WORK TO COMPLETE: Answer with one number only: the count of lines below that hold the word "Автомобильные".

MATERIAL TO PROCESS Start Marker

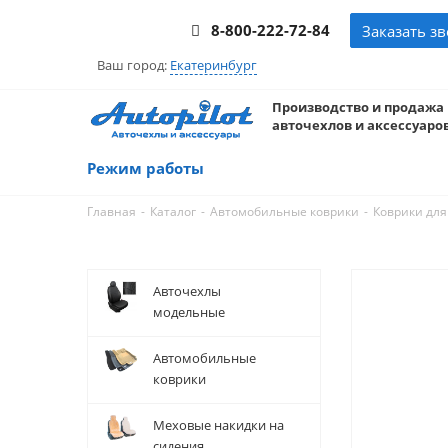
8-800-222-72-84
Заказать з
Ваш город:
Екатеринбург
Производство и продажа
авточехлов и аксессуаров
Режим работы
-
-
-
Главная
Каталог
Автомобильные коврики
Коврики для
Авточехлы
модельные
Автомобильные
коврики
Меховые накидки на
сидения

MATERIAL TO PROCESS End Marker
MATERIAL TO PROCESS Start Marker

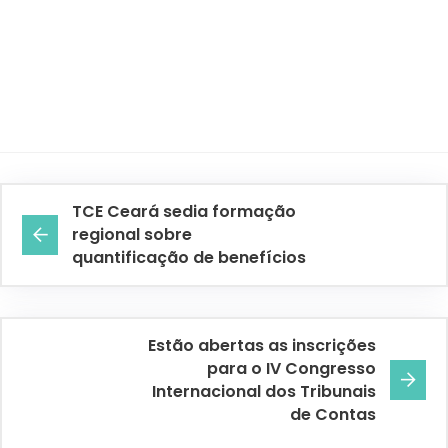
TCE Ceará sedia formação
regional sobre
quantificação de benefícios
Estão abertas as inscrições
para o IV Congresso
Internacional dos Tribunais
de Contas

MATERIAL TO PROCESS End Marker

RESULT OF THE TASK: 2